I'm a little confused about why the case '11' is counted in the a(n-1) case but not the a(n-2) case. Can you not also add '11' to the end of any a(n-2) string and maintain that the string before still has substring '00'?
Thanks in advance,
Eric
Best Answer
We can account for $11$ in the $a_{n-2}$, case but it makes the $a_{n-1}$ case harder to deal with. Here's what would happen:
We have $4$ endings we can add to an $n-2$ length string to get to an $n$ length string: $00,01,10$, and $11$. Of these, the $10$ case and the $11$ case can't add any consecutive $0$s, so together they give us $2a_{n-2}$ valid strings.
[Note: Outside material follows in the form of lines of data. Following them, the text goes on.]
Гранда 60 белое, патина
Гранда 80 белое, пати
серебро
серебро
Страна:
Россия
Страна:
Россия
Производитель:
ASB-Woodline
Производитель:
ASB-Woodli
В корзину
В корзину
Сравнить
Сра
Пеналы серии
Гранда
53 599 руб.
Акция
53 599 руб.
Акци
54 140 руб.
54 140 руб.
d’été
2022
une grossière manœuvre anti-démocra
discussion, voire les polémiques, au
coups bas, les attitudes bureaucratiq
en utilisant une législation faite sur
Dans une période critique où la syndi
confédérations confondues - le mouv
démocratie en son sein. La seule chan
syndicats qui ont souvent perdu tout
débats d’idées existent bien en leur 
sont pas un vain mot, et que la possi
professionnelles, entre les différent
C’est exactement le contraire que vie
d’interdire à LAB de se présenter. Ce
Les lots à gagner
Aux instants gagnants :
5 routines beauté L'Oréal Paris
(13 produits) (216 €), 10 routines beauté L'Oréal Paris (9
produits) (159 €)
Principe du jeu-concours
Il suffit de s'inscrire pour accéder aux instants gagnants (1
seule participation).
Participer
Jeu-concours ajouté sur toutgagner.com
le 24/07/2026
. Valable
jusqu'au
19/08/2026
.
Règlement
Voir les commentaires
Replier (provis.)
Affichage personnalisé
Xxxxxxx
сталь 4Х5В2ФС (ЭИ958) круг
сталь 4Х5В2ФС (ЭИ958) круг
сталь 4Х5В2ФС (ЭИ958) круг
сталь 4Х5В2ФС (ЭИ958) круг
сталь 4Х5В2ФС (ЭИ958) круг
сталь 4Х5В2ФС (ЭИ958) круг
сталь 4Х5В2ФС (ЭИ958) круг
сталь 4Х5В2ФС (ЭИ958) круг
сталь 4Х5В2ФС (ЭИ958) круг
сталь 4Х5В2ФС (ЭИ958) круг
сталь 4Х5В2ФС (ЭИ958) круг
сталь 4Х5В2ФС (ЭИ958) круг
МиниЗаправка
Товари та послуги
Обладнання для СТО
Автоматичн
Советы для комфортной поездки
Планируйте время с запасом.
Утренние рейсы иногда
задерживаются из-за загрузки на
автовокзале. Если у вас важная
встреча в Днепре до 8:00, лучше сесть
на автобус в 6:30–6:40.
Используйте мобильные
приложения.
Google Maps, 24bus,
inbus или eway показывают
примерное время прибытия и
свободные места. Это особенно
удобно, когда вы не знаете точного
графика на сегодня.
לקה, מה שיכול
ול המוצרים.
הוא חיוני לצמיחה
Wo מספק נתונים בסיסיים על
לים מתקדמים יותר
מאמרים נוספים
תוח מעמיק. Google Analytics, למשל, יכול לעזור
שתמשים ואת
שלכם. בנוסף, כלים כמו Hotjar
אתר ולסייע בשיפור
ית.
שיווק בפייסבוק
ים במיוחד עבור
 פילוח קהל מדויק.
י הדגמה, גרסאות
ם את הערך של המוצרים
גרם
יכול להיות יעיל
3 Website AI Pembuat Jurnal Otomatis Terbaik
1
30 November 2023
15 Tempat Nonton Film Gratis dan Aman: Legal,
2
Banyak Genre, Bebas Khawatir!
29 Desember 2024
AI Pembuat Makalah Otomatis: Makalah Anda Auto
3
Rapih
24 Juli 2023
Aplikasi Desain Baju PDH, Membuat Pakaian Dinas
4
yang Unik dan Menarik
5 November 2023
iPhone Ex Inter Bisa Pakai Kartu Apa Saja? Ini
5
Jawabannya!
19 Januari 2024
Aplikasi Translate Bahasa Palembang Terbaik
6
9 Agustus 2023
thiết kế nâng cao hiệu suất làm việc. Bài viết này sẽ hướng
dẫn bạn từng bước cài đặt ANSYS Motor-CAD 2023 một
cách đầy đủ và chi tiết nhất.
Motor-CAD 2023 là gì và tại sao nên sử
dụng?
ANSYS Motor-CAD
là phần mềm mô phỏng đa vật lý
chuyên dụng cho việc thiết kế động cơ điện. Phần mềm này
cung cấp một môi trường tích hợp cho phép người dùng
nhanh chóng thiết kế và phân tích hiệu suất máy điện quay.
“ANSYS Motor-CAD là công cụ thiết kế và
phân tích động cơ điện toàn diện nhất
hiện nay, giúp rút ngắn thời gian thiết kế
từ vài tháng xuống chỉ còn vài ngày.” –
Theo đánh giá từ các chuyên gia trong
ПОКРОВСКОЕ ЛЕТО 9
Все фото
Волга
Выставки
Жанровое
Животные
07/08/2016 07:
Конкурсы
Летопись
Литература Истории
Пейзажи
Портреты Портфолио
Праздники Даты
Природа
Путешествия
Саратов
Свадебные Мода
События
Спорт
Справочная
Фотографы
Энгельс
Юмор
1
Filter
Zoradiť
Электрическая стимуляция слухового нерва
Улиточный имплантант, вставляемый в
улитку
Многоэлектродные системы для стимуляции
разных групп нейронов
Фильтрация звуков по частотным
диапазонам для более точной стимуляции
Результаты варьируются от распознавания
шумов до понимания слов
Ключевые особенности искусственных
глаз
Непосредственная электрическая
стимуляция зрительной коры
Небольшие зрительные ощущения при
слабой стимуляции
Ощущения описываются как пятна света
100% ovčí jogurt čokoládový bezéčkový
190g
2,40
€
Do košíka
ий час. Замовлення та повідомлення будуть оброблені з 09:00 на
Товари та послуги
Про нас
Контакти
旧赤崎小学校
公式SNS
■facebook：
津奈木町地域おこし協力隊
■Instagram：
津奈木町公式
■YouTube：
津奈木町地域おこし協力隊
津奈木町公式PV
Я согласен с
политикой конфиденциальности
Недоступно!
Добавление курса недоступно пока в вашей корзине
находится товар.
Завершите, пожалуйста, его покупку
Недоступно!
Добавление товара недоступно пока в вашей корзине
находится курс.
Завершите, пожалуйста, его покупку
As in the other construction the $00$ case gives us a $2^{n-2}$ term (since it doesn't matter what the previous digits were). Finally, we are left with the $01$ case. This case is a little tricky to deal with because it will not just give us $a_{n-1}$ strings because we have the additional restriction that the last digit of the $n-1$ length string is a $0$. Okay, so how many valid strings of length $n-1$ are there whose last digit is $0$?. Well, as we had before the number of valid length $n-1$ stings whose last digit is $1$ is just $a_{n-2}$. Hence the number of valid $n-1$ length string who end in $0$ is $a_{n-1}-a_{n-2}$. This gives us the recurrence relation $$a_n=2a_{n-2}+a_{n-1}-a_{n-2}+2^{n-2}=a_{n-2}+a_{n-1}+2^{n-2}$$ which is exactly what we had before except it took a bit more work.
The idea in the original solution is to avoid this difficulty by working backwards. First, if we add a $1$ to a valid $n-1$ length string, we get a valid $n$ length string, so we get an $a_{n-1}$ term (note here we are dealing with both the $01$ and $11$ cases because we are just requiring that the last digit be $1$). This leaves us with the $10$ and $00$ cases. The $00$ case we immediately deal with as before (getting a $2^{n-2}$ term). The $10$ case now just gives us a term of $a_{n-2}$ since we can't add any consecutive $0$s by adding $10$. Putting this into a recurrence relation gives us exactly the same thing as above, but we avoid having to cancel any terms.